El delito de odio, incorporado a nuestra Ley Penal bajo auspicios y hoy aplauso de la izquierda, constituye una inaceptable desviación moral y jurídica. Basta ir a los vaivenes o más bien trompicones de la jurisprudencia, para comprobar la imposibilidad de encajar con un mínimo de lógica el elemento intencional y el fáctico del tipo consagrado por un precepto sectario, que instaura el delito de opinión y de conciencia, como si el odio, pulsión del fuero interno, pudiera en sí mismo ser susceptible de reproche penal.
Amar u odiar son privilegio de la conciencia, y su manifestación viene amparada por el derecho no ya a una libertad que escapa al examen del poder público, sino a otra de imprenta y expresión. Cada cual, ciudadano libre, puede amar u odiar a quien le venga en gana, y como es natural decirlo o comunicarlo. Cosa distinta es que, con independencia de tal sentimiento, asunto de conciencia que escapará siempre a la investigación de cualquier tribunal (salvo que se erija en nuevo Santo Oficio, y a ello vamos) haya en su manifestación un ataque expreso a la fama, honor o condición de un individuo o individuos concretos, en cuyo caso el tipo será el de la injuria y la calumnia, contemplado con acertado criterio por la Ley penal. Verdaderamente, si expresiones más allá de la conciencia suponen un ejercicio o incitación a la violencia contra personas determinadas, que no ya grupos o colectivos, pues éstos como tales no pueden ser sujetos de derecho, y judíos, musulmanes o bantúes nunca lo son a efectos de personalidad jurídica, existen tipos penales que dan adecuada respuesta. Las amenazas y coacciones llenan por completo unos ilícitos suficientemente precisos.

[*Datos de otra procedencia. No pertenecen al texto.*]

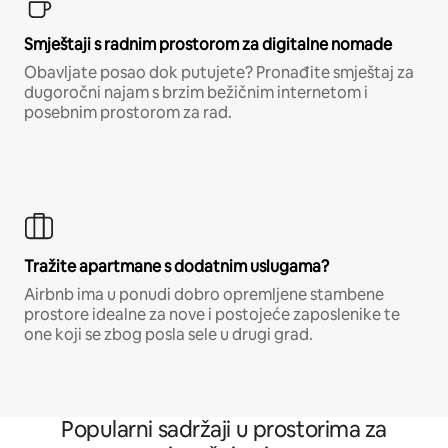
Smještaji s radnim prostorom za digitalne nomade
Obavljate posao dok putujete? Pronađite smještaj za
dugoročni najam s brzim bežičnim internetom i
posebnim prostorom za rad.
Tražite apartmane s dodatnim uslugama?
Airbnb ima u ponudi dobro opremljene stambene
prostore idealne za nove i postojeće zaposlenike te
one koji se zbog posla sele u drugi grad.
Popularni sadržaji u prostorima za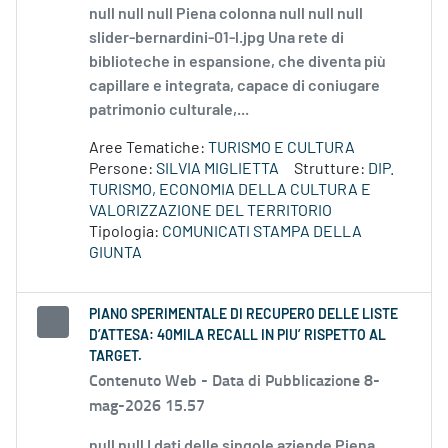
null null null Piena colonna null null null
slider-bernardini-01-l.jpg Una rete di
biblioteche in espansione, che diventa più
capillare e integrata, capace di coniugare
patrimonio culturale,...
Aree Tematiche:
TURISMO E CULTURA
Persone:
SILVIA MIGLIETTA
Strutture:
DIP.
TURISMO, ECONOMIA DELLA CULTURA E
VALORIZZAZIONE DEL TERRITORIO
Tipologia:
COMUNICATI STAMPA DELLA
GIUNTA
PIANO SPERIMENTALE DI RECUPERO DELLE LISTE
D’ATTESA: 40MILA RECALL IN PIU’ RISPETTO AL
TARGET.
Contenuto Web -
Data di Pubblicazione 8-
mag-2026 15.57
null null I dati delle singole aziende Piena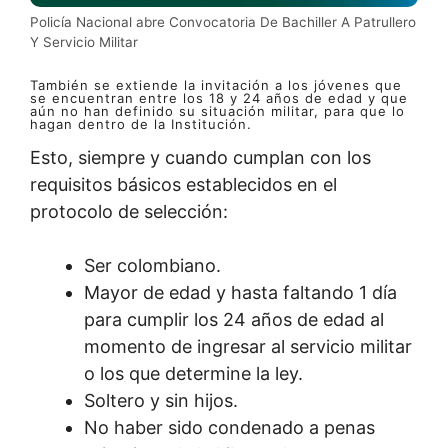
Policía Nacional abre Convocatoria De Bachiller A Patrullero
Y Servicio Militar
También se extiende la invitación a los jóvenes que
se encuentran entre los 18 y 24 años de edad y que
aún no han definido su situación militar, para que lo
hagan dentro de la Institución.
Esto, siempre y cuando cumplan con los
requisitos básicos establecidos en el
protocolo de selección:
Ser colombiano.
Mayor de edad y hasta faltando 1 día
para cumplir los 24 años de edad al
momento de ingresar al servicio militar
o los que determine la ley.
Soltero y sin hijos.
No haber sido condenado a penas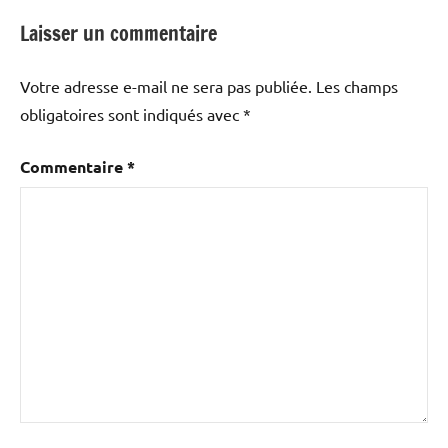
Laisser un commentaire
Votre adresse e-mail ne sera pas publiée.
Les champs
obligatoires sont indiqués avec
*
Commentaire
*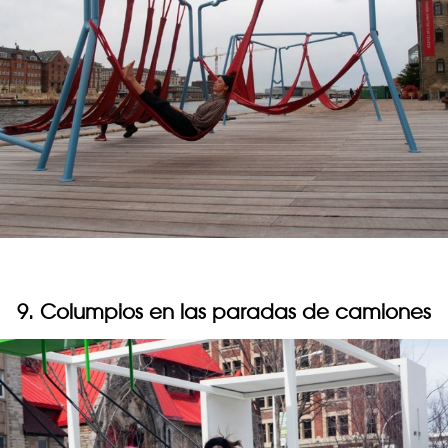
9. Columpios en las paradas de camiones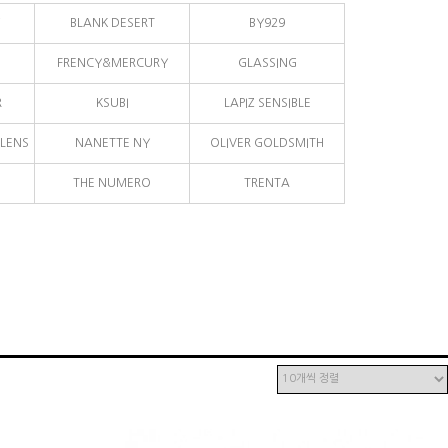
BLANK DESERT
BY929
FRENCY&MERCURY
GLASSING
R
KSUBI
LAPIZ SENSIBLE
LENS
NANETTE NY
OLIVER GOLDSMITH
THE NUMERO
TRENTA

Fuera de lo anterior, el delito de odio constituye una anomalía sin precedentes en el ámbito de una sociedad democrática, amante de sus libertades. Además, delata la estrategia inquisitorial de facciones autoproclamadas progresistas, desde su empeño por instaurar no ya una ortodoxia sobre ideologías tabú, sino llevarla al terreno de la represión bajo actuación de los tribunales. Sus Señorías, que son las nuestras en legítimo amparo de nuestros derechos, afortunadamente se hallarán al tanto, según confirman sus reiterados pronunciamientos. Pero ello no impide reclamar la derogación inmediata de la aberración jurídica, ética y democrática del actual artículo 510 del CP. Antes incluso, y tome nota la derecha conservadora si es que de ella cabe esperar algo, que la no menos infausta Ley de memoria democrática. Pues el Código Penal afecta de forma directa e inmediata a los derechos y garantías del ciudadano común.